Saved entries
■ ■ ■ ■ ■
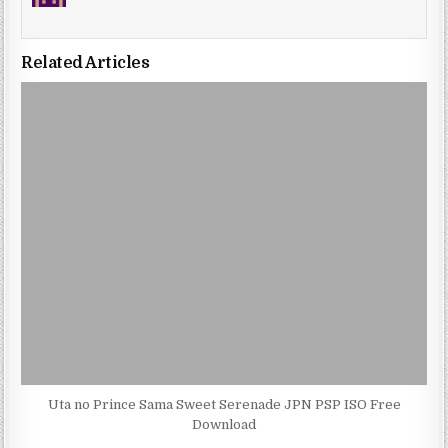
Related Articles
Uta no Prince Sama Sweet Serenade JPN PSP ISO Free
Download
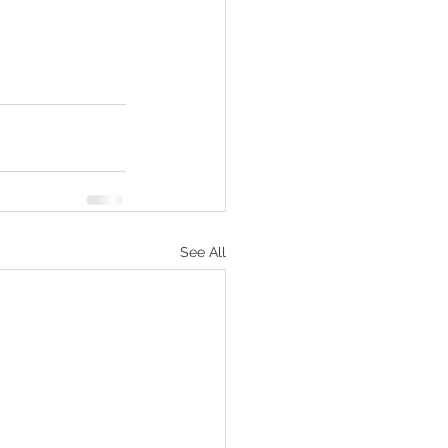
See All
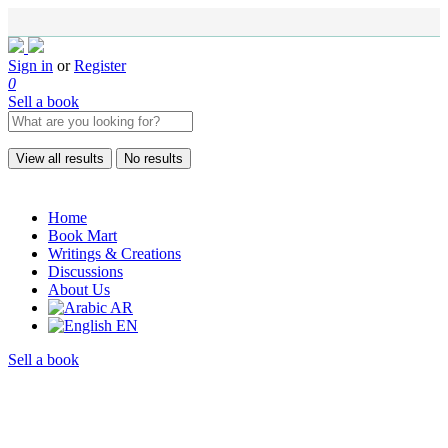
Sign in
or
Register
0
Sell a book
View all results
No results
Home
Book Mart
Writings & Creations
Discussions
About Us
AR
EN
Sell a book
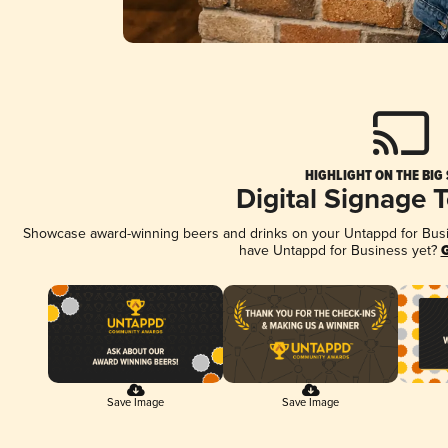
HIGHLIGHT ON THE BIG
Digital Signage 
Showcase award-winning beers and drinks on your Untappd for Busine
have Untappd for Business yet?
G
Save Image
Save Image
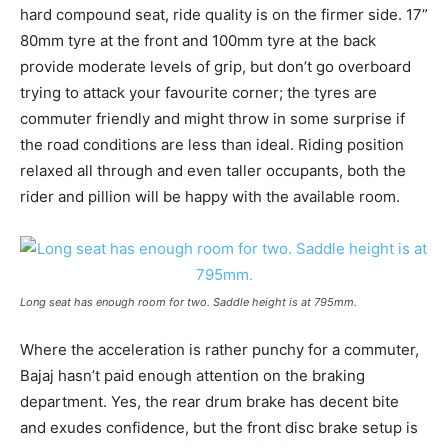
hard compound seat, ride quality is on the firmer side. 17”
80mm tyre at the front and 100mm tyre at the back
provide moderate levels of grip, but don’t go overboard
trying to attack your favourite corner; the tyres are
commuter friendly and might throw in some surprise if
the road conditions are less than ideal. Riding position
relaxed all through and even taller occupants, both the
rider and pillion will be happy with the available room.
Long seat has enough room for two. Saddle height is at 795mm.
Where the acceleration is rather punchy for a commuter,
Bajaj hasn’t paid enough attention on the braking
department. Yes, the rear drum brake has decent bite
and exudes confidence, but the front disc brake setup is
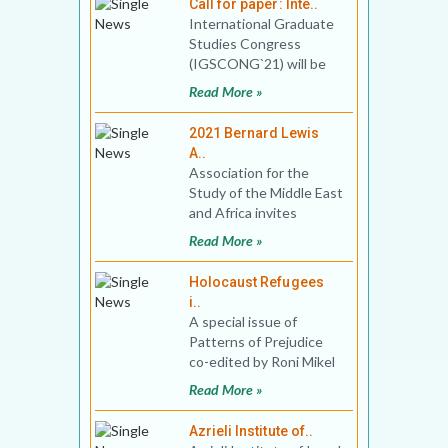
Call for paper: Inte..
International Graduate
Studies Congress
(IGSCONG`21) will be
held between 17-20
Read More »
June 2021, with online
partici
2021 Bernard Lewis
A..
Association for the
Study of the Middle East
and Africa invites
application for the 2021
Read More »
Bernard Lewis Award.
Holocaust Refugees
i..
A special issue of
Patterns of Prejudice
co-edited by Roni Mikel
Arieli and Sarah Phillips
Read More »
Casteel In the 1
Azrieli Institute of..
■ ■ ■ ■ ■
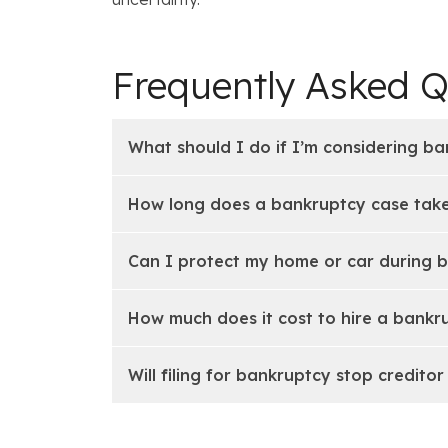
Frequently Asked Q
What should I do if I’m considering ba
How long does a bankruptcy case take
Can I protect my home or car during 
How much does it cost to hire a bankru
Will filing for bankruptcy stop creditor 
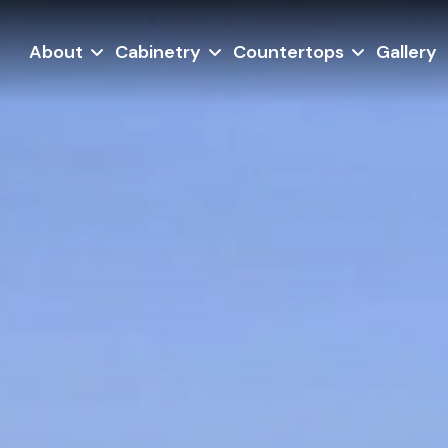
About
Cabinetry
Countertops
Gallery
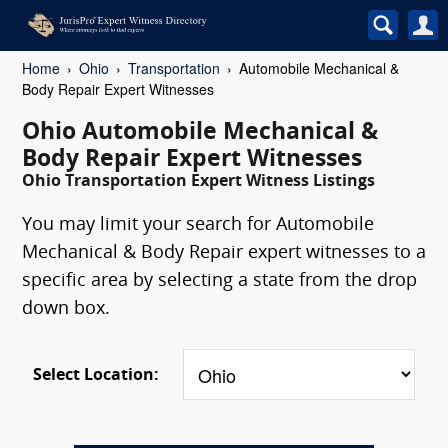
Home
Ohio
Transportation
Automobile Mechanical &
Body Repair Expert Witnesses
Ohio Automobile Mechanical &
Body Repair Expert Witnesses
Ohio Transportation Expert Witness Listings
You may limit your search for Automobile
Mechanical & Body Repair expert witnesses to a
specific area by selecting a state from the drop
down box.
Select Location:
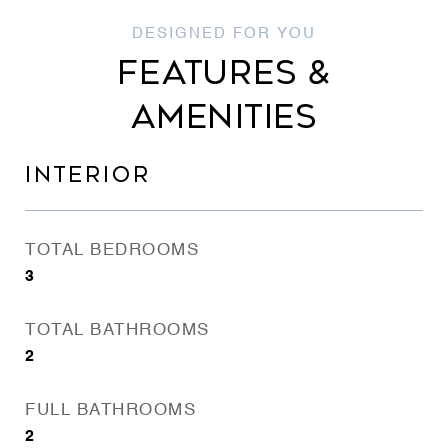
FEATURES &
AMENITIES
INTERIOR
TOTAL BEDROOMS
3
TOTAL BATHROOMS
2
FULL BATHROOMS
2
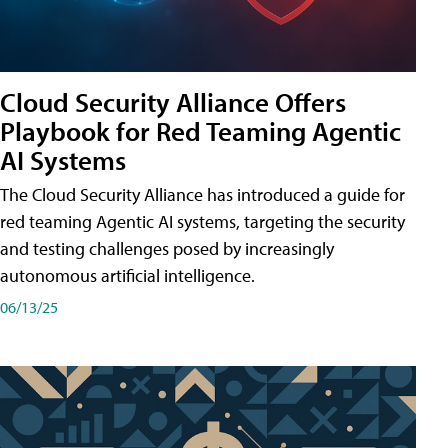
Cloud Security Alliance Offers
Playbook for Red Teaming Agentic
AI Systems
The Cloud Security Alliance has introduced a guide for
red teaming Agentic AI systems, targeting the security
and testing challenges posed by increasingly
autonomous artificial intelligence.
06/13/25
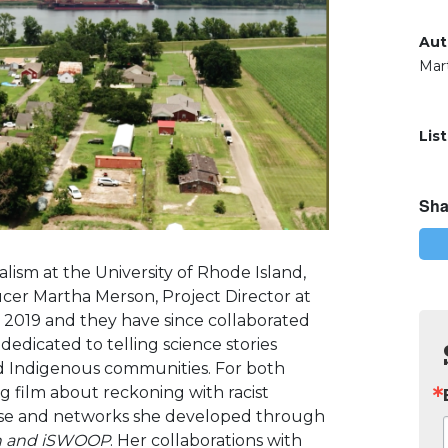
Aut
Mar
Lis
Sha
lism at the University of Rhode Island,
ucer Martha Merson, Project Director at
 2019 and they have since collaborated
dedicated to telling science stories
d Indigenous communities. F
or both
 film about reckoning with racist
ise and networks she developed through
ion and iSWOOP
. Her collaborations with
■ ■ ■ ■ ■
» **PROBLEM TO SOLVE**
The required output is every line above from the one with "Patterns of Prejudice" down to the one with "Azrieli Institute of..", restated word for word, ends included.

» **REPLY**
Patterns of Prejudice
co-edited by Roni Mikel
Arieli and Sarah Phillips
Read More »
Casteel In the 1
Azrieli Institute of..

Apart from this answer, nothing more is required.